Santa Maria del Parto, la chiesa fatta costruire dal Sannazaro

Il poeta, che vi è sepolto, ebbe in dono dal re Federico d'Aragona il terreno su cui fece edificare anche la sua abitazione

Era un uomo di corte Jacopo Sannazaro, l’umanista e poeta nato e vissuto a Napoli a cavallo tra il Quattrocento e il Cinquecento. In particolare, era legato al re Federico d’Aragona, che, oltre a una pensione di seicento ducati, gli donò un terreno a Mergellina (quando il sovrano fu esiliato in Francia, il poeta lo seguì e solo dopo la sua morte fece ritorno a Napoli). Su quel terreno, appartenuto precedentemente ai monaci benedettini del convento dei Santi Severino e Sossio, fece costruire la sua abitazione e la Chiesa di Santa Maria del Parto, che ancora oggi svetta su largo Sermoneta, di molto rialzata rispetto alla strada.

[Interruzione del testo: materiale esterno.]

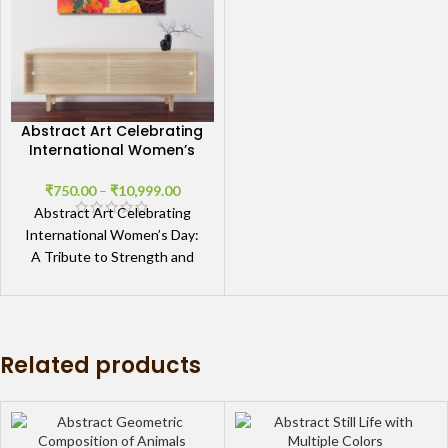
Abstract Art Celebrating
International Women’s
Day
₹
750.00
–
₹
10,999.00
Abstract Art Celebrating
International Women’s Day:
A Tribute to Strength and
Empowerment Artistic
Expression of Feminine
Strength The Abstract Art
Related products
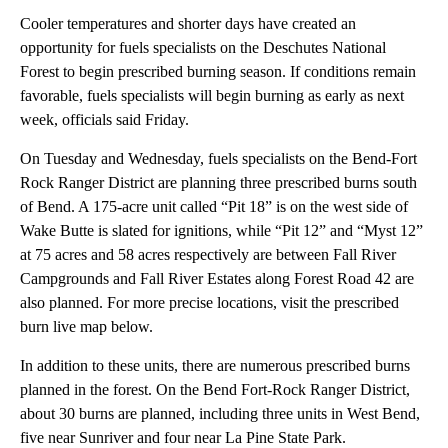
Cooler temperatures and shorter days have created an
opportunity for fuels specialists on the Deschutes National
Forest to begin prescribed burning season. If conditions remain
favorable, fuels specialists will begin burning as early as next
week, officials said Friday.
On Tuesday and Wednesday, fuels specialists on the Bend-Fort
Rock Ranger District are planning three prescribed burns south
of Bend. A 175-acre unit called “Pit 18” is on the west side of
Wake Butte is slated for ignitions, while “Pit 12” and “Myst 12”
at 75 acres and 58 acres respectively are between Fall River
Campgrounds and Fall River Estates along Forest Road 42 are
also planned. For more precise locations, visit the prescribed
burn live map below.
In addition to these units, there are numerous prescribed burns
planned in the forest. On the Bend Fort-Rock Ranger District,
about 30 burns are planned, including three units in West Bend,
five near Sunriver and four near La Pine State Park.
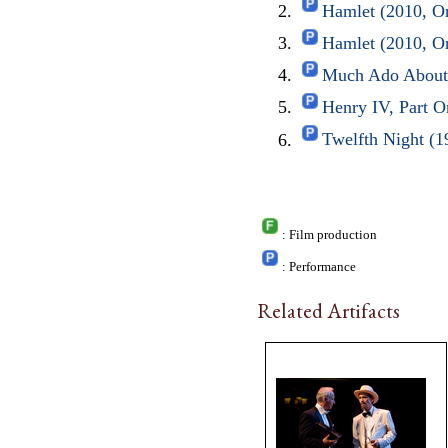
Hamlet (2010, O
Hamlet (2010, O
Much Ado About 
Henry IV, Part O
Twelfth Night (1
: Film production
: Performance
Related Artifacts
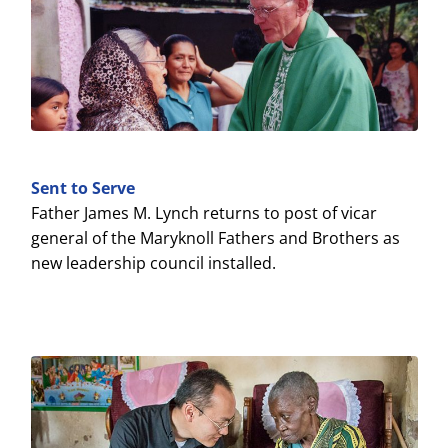
Sent to Serve
Father James M. Lynch returns to post of vicar
general of the Maryknoll Fathers and Brothers as
new leadership council installed.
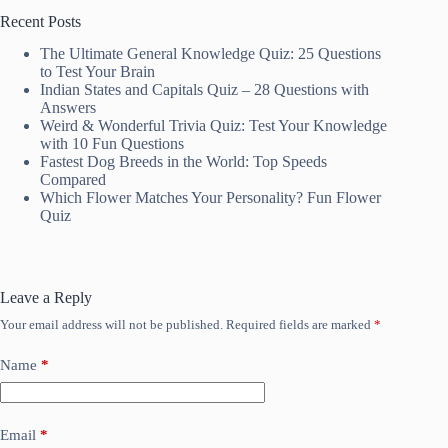
Recent Posts
The Ultimate General Knowledge Quiz: 25 Questions
to Test Your Brain
Indian States and Capitals Quiz – 28 Questions with
Answers
Weird & Wonderful Trivia Quiz: Test Your Knowledge
with 10 Fun Questions
Fastest Dog Breeds in the World: Top Speeds
Compared
Which Flower Matches Your Personality? Fun Flower
Quiz
Leave a Reply
Your email address will not be published.
Required fields are marked
*
Name
*
Email
*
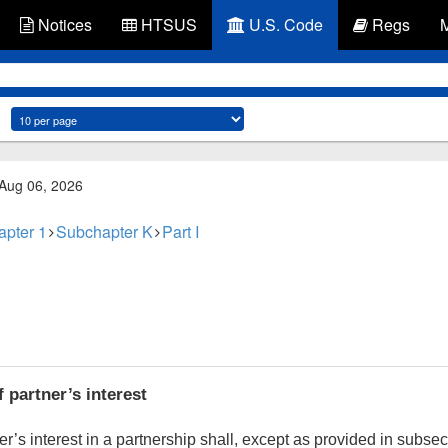
Notices
HTSUS
U.S. Code
Regs
 Aug 06, 2026
apter 1
Subchapter K
Part I
 partner’s interest
r’s interest in a partnership shall, except as provided in subsec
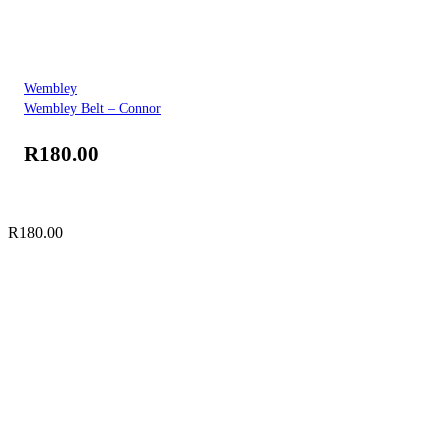
Wembley
Wembley Belt – Connor
R
180.00
R
180.00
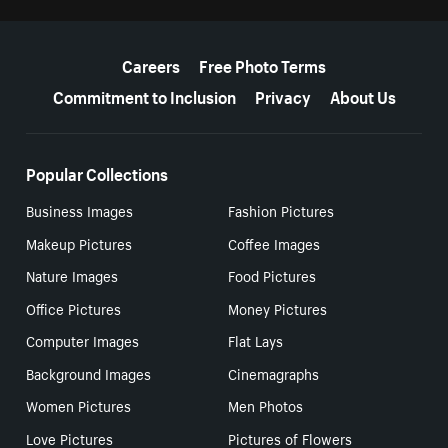
More resources
Careers
Free Photo Terms
Commitment to Inclusion
Privacy
About Us
Popular Collections
Business Images
Fashion Pictures
Makeup Pictures
Coffee Images
Nature Images
Food Pictures
Office Pictures
Money Pictures
Computer Images
Flat Lays
Background Images
Cinemagraphs
Women Pictures
Men Photos
Love Pictures
Pictures of Flowers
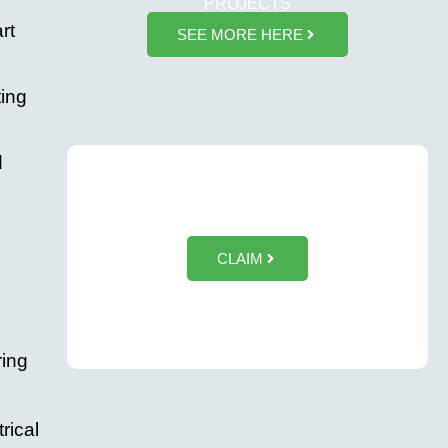
PROJECTS
rt
SEE MORE HERE
ting
d
$50 OFF Tesla Wall Charger Installation
CLAIM
ring
rical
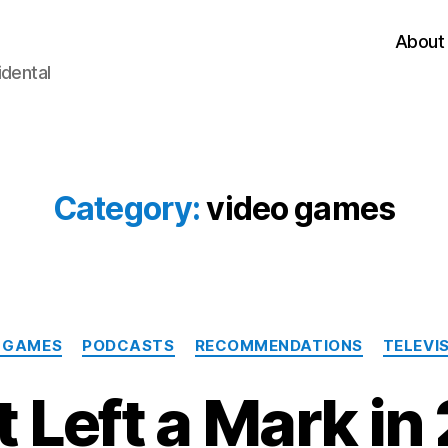
About
idental
Category:
video games
Categories
 GAMES
PODCASTS
RECOMMENDATIONS
TELEVI
 Left a Mark in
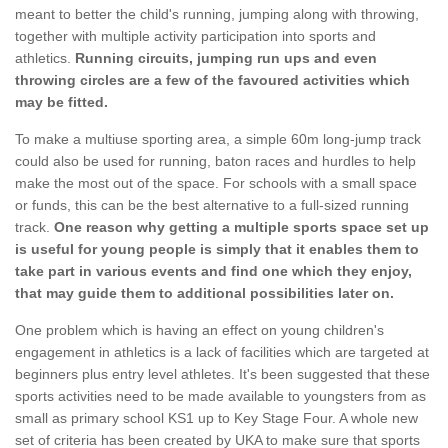
meant to better the child's running, jumping along with throwing,
together with multiple activity participation into sports and
athletics.
Running circuits, jumping run ups and even
throwing circles are a few of the favoured activities which
may be fitted.
To make a multiuse sporting area, a simple 60m long-jump track
could also be used for running, baton races and hurdles to help
make the most out of the space. For schools with a small space
or funds, this can be the best alternative to a full-sized running
track.
One reason why getting a multiple sports space set up
is useful for young people is simply that it enables them to
take part in various events and find one which they enjoy,
that may guide them to additional possibilities later on.
One problem which is having an effect on young children's
engagement in athletics is a lack of facilities which are targeted at
beginners plus entry level athletes. It's been suggested that these
sports activities need to be made available to youngsters from as
small as primary school KS1 up to Key Stage Four. A whole new
set of criteria has been created by UKA to make sure that sports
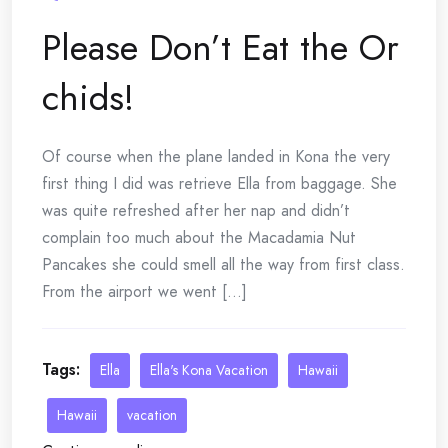
Please Don’t Eat the Or
chids!
Of course when the plane landed in Kona the very
first thing I did was retrieve Ella from baggage. She
was quite refreshed after her nap and didn’t
complain too much about the Macadamia Nut
Pancakes she could smell all the way from first class.
From the airport we went [...]
Tags:
Ella
Ella's Kona Vacation
Hawaii
Hawaii
vacation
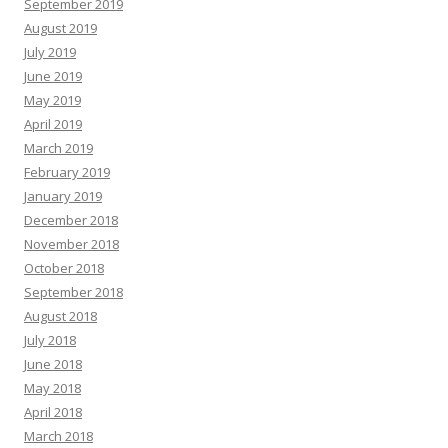
September 2019
August 2019
July 2019
June 2019
May 2019
April 2019
March 2019
February 2019
January 2019
December 2018
November 2018
October 2018
September 2018
August 2018
July 2018
June 2018
May 2018
April 2018
March 2018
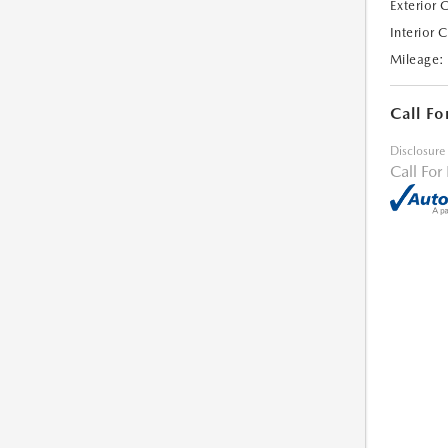
Exterior 
Interior 
Mileage:
Call Fo
Disclosure
Call For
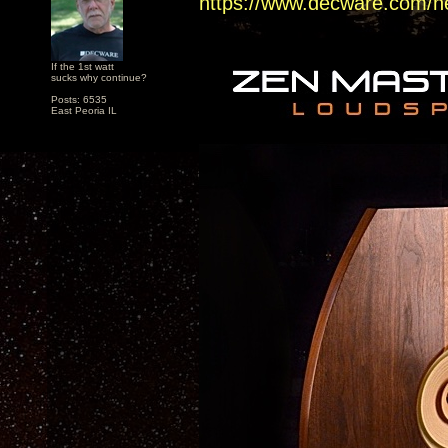
https://www.decware.com/n
If the 1st watt
sucks why continue?
Posts: 6535
East Peoria IL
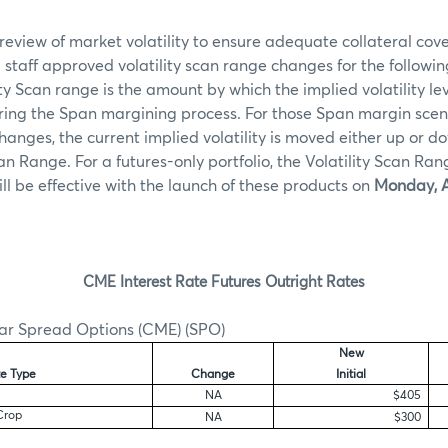
review of market volatility to ensure adequate collateral c
taff approved volatility scan range changes for the followin
ity Scan range is the amount by which the implied volatility l
ring the Span margining process. For those Span margin scen
 changes, the current implied volatility is moved either up or
can Range. For a futures-only portfolio, the Volatility Scan Ran
ill be effective with the launch of these products on
Monday, A
CME Interest Rate Futures Outright Rates
ar Spread Options (CME) (SPO)
New
e Type
Change
Initial
NA
$405
Crop
NA
$300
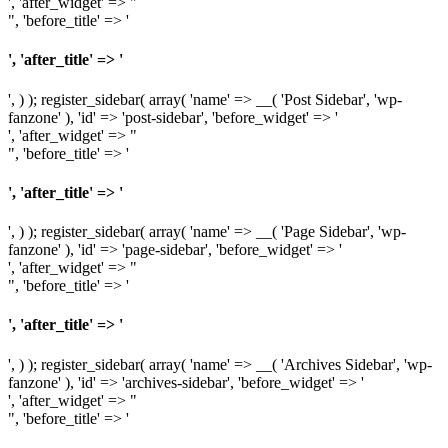
', 'after_widget' => "
", 'before_title' => '
', 'after_title' => '
', ) ); register_sidebar( array( 'name' => __( 'Post Sidebar', 'wp-
fanzone' ), 'id' => 'post-sidebar', 'before_widget' => '
', 'after_widget' => "
", 'before_title' => '
', 'after_title' => '
', ) ); register_sidebar( array( 'name' => __( 'Page Sidebar', 'wp-
fanzone' ), 'id' => 'page-sidebar', 'before_widget' => '
', 'after_widget' => "
", 'before_title' => '
', 'after_title' => '
', ) ); register_sidebar( array( 'name' => __( 'Archives Sidebar', 'wp-
fanzone' ), 'id' => 'archives-sidebar', 'before_widget' => '
', 'after_widget' => "
", 'before_title' => '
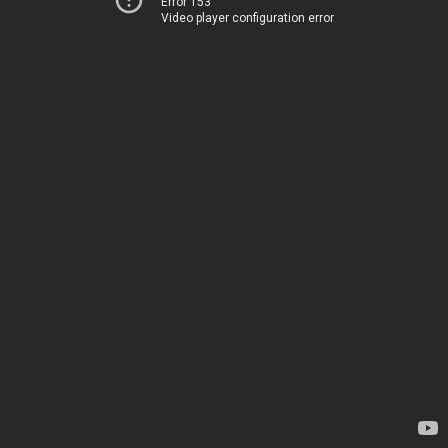
Error 153
Video player configuration error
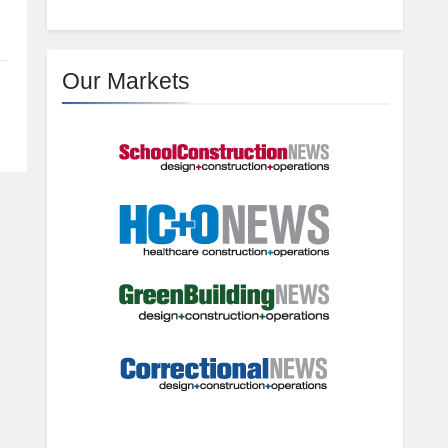
Our Markets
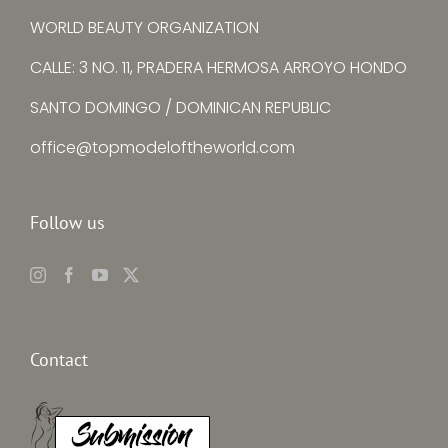
WORLD BEAUTY ORGANIZATION
CALLE: 3 NO. 11, PRADERA HERMOSA ARROYO HONDO
SANTO DOMINGO / DOMINICAN REPUBLIC
office@topmodeloftheworld.com
Follow us
Contact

L’edificio sacro fu eretto nei primi anni del Cinquecento e il nome deriva dal poema De partu Virginis, una delle opere di Sannazaro. Il complesso è composto da due chiese: una inferiore, dedicata alla Natività, e una superiore, più importante e ricca di testimonianze artistiche, dedicata a san Nazario (probabilmente per onorare un voto fatto dal poeta durante l’esilio francese) e rimasta parzialmente incompiuta per l’epidemia di peste che si diffuse in città in quegli anni. Probabilmente, là dove ora sorge la Chiesa, esisteva già una villa a cui venne fatta aggiungere dallo stesso Sannazaro una torre: i lavori di realizzazione di queste cominciarono nel 1504, quando il poeta si trasferì a Mergellina. La chiesa sottostante fu terminata nel 1525, interamente scavata nel tufo, somigliante alla vicina tomba di Virgilio, con un ingresso autonomo e dedicata a santa Maria del Parto, divenendo luogo di preghiera per tutte le donne incinte o per quelle che desideravano un figlio. L’usanza prevedeva che il 25 di ogni mese si recitassero preghiere a favore di queste donne.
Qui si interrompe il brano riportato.